_AIM OF THE EXERCISE:_
Below this sentence is a listing; return exactly its lines from the one with "textual elements. Under" to the one with "8. You cannot", both kept, and nothing more.

_MATERIAL SHOWN:_

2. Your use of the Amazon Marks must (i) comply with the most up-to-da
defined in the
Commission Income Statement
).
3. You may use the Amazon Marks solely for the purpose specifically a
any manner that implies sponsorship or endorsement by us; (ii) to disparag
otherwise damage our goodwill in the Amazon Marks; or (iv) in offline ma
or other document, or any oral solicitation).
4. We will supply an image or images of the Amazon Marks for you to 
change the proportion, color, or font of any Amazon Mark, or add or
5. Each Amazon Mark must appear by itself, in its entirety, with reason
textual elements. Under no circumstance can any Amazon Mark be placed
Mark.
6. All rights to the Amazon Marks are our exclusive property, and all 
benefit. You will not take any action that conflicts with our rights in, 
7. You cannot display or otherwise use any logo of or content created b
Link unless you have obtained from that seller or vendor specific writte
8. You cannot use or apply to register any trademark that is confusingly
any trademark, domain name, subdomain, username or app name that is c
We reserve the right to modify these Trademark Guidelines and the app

---

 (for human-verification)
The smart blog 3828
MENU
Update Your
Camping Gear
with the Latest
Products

_RESPONSE AREA:_
textual elements. Under no circumstance can any Amazon Mark be placed
Mark.
6. All rights to the Amazon Marks are our exclusive property, and all 
benefit. You will not take any action that conflicts with our rights in, 
7. You cannot display or otherwise use any logo of or content created b
Link unless you have obtained from that seller or vendor specific writte
8. You cannot use or apply to register any trademark that is confusingly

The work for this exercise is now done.